Può darsi che la riforma elettorale, se e quando vedrà la luce, sarà abbastanza virtuosa da imporre una rivoluzione nei comportamenti politici. Ma bisogna essere realistici. È molto difficile che uno strumento tecnico, magari in chiave neo-proporzionale, possa provocare una svolta epocale. Qualcuno pensa che la «grande coalizione» emergerà dall'impossibilità di formare maggioranze diverse nelle nuove Camere: ma se così fosse, se la prospettiva fosse la paralisi, gli italiani vivrebbero un terribile azzardo.
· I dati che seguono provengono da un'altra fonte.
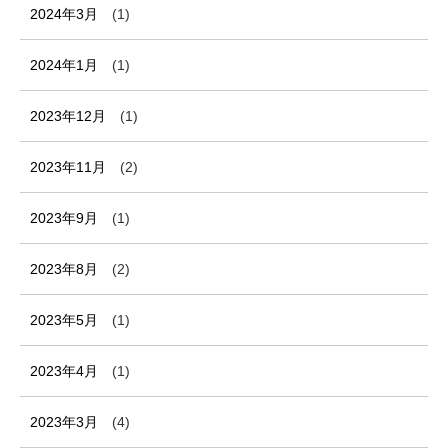
2024年3月
(1)
2024年1月
(1)
2023年12月
(1)
2023年11月
(2)
2023年9月
(1)
2023年8月
(2)
2023年5月
(1)
2023年4月
(1)
2023年3月
(4)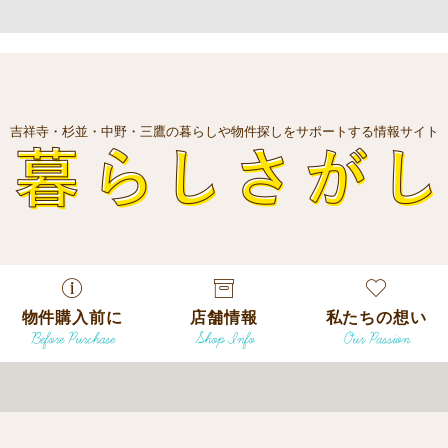
吉祥寺・杉並・中野・三鷹の暮らしや物件探しをサポートする情報サイト
暮
物件購入前に
店舗情報
私たちの想い
Before Purchase
Shop Info
Our Passion
エリアから探
す
エリアから探
吉祥寺本店
沿線
す
/
駅から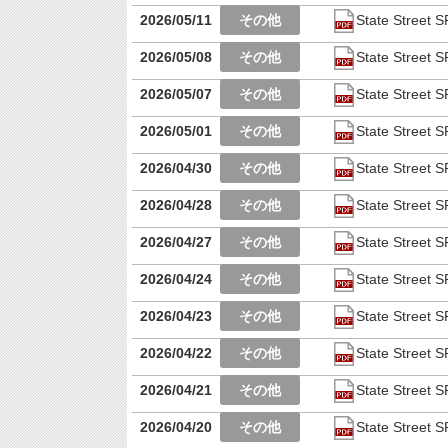
2026/05/11
State Stre
2026/05/08
State Stre
2026/05/07
State Stre
2026/05/01
State Stre
2026/04/30
State Stre
2026/04/28
State Stre
2026/04/27
State Stre
2026/04/24
State Stre
2026/04/23
State Stre
2026/04/22
State Stre
2026/04/21
State Stre
2026/04/20
State Stre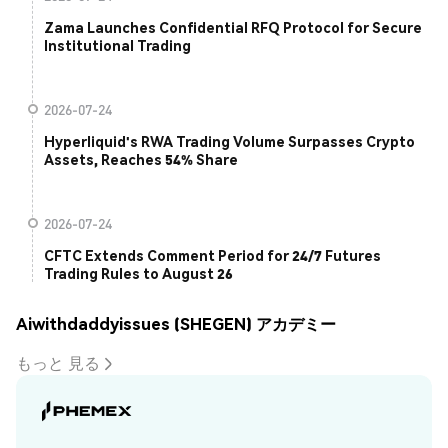
Zama Launches Confidential RFQ Protocol for Secure
Institutional Trading
2026-07-24
Hyperliquid's RWA Trading Volume Surpasses Crypto
Assets, Reaches 54% Share
2026-07-24
CFTC Extends Comment Period for 24/7 Futures
Trading Rules to August 26
Aiwithdaddyissues (SHEGEN) アカデミー
もっと 見る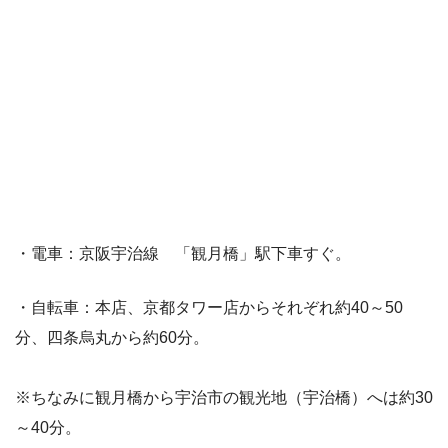
・電車：京阪宇治線 「観月橋」駅下車すぐ。
・自転車：本店、京都タワー店からそれぞれ約40～50
分、四条烏丸から約60分。
※ちなみに観月橋から宇治市の観光地（宇治橋）へは約30
～40分。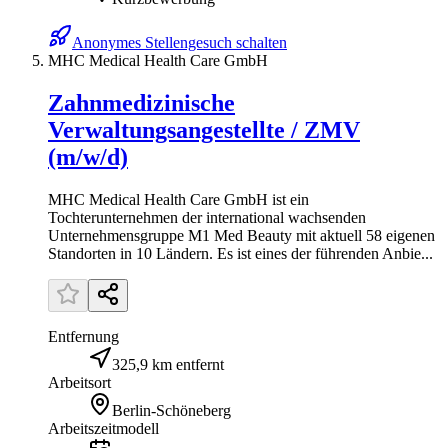
Anonymes Stellengesuch schalten
MHC Medical Health Care GmbH
Zahnmedizinische
Verwaltungsangestellte / ZMV
(m/w/d)
MHC Medical Health Care GmbH ist ein
Tochterunternehmen der international wachsenden
Unternehmensgruppe M1 Med Beauty mit aktuell 58 eigenen
Standorten in 10 Ländern. Es ist eines der führenden Anbie...
Entfernung
325,9 km entfernt
Arbeitsort
Berlin-Schöneberg
Arbeitszeitmodell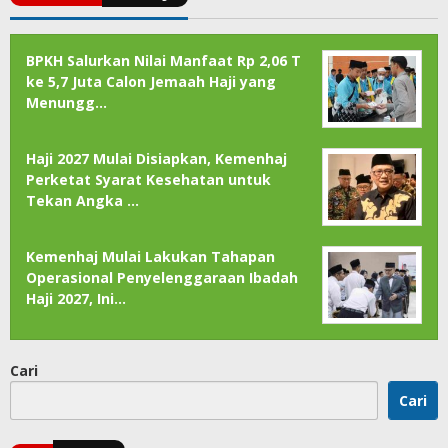
BPKH Salurkan Nilai Manfaat Rp 2,06 T
ke 5,7 Juta Calon Jemaah Haji yang
Menungg…
Haji 2027 Mulai Disiapkan, Kemenhaj
Perketat Syarat Kesehatan untuk
Tekan Angka …
Kemenhaj Mulai Lakukan Tahapan
Operasional Penyelenggaraan Ibadah
Haji 2027, Ini…
Cari
Cari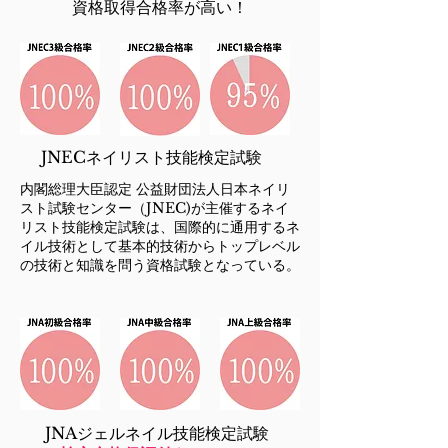
​資格取得合格率が高い！
​JNECネイリスト技能検定試験
内閣総理大臣認定 公益財団法人日本ネイリ
スト試験センター（JNEC)が主催するネイ
リスト技能検定試験は、国際的に通用するネ
イル技術として基本的技術からトップレベル
の技術と知識を問う資格試験となっている。
​JNAジェルネイル技能検定試験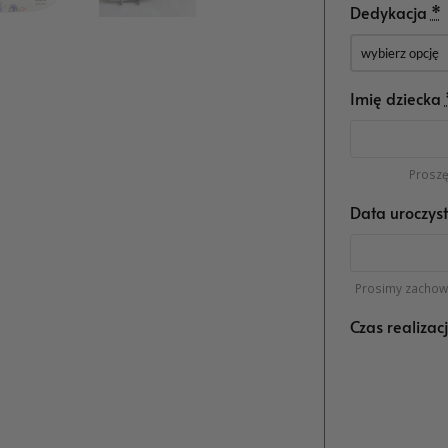
Dedykacja
*
Imię dziecka
Proszę 
Data uroczyst
Prosimy zachowa
Czas realizac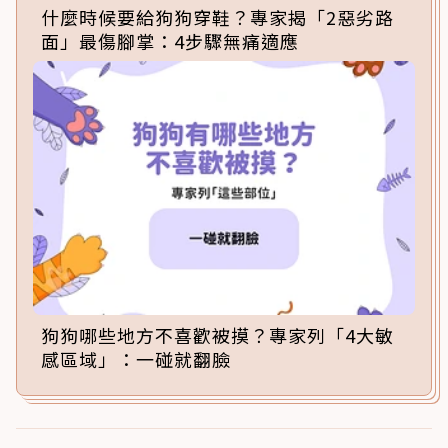
什麼時候要給狗狗穿鞋？專家揭「2惡劣路
面」最傷腳掌：4步驟無痛適應
狗狗哪些地方不喜歡被摸？專家列「4大敏
感區域」：一碰就翻臉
Sarebbe molto più logico e auspicabile che i partiti si riconoscessero fin d'ora nella cosiddetta «agenda Monti» come in un vincolo generale. Regole e contenuti accettati sia dal centrodestra sia dal centrosinistra. Senza dimenticare peraltro che nel prossimo Parlamento, specie se sarà figlio di uno schema proporzionale, troverà posto una cospicua rappresentanza di forze anti-sistema: Grillo, il Di Pietro incontenibile degli ultimi tempi, forse la Lega (se Maroni non riuscirà ad ammansirla). Con tutti i rischi connessi.
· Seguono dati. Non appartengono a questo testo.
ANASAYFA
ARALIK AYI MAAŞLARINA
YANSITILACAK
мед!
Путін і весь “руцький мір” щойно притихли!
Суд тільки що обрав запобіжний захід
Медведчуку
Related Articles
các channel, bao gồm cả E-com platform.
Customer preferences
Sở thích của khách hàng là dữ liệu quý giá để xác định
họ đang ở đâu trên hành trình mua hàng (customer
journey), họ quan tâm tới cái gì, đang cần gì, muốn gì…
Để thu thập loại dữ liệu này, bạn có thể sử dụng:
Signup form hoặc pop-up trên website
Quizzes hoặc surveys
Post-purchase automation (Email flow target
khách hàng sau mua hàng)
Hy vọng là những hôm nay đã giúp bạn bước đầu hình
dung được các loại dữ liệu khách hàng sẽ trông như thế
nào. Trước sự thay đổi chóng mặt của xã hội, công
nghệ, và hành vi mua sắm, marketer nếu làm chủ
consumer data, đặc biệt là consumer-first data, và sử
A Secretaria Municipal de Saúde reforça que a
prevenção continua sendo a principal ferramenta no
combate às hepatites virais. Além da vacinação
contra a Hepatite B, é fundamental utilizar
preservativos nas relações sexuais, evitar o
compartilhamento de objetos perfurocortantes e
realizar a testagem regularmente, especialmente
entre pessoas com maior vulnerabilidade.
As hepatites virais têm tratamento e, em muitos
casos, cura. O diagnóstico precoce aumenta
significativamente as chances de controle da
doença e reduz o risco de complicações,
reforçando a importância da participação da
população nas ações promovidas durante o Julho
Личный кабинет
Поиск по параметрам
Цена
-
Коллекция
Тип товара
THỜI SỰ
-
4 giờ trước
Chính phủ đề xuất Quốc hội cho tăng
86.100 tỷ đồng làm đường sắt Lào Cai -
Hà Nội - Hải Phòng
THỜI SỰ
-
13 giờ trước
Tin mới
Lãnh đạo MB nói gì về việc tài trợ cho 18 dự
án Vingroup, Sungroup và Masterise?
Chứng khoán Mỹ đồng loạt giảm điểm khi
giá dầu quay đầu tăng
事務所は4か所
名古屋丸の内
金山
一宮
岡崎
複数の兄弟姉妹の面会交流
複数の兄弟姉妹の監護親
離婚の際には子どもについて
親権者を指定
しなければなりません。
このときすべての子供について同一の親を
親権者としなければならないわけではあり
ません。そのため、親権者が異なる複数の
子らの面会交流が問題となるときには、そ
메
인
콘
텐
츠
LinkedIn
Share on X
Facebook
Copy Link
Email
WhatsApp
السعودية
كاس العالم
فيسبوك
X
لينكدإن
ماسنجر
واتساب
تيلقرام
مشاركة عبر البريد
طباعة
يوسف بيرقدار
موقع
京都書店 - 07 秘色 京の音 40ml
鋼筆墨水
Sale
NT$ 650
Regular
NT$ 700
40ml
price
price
In altre parole, non c'è bisogno di aspettare le elezioni per parlare il linguaggio della responsabilità. Già oggi l'incontro del premier con i capi dei maggiori partiti potrebbe offrire interessanti indicazioni. Forse la «grande coalizione» sarà imposta dalle circostanze, ma sarebbe meglio che i partiti europeisti si preparassero fin d'ora a dar vita a maggioranze politiche prive di troppe contraddizioni interne. E, s'intende, con l'agenda montiana come inevitabile baricentro.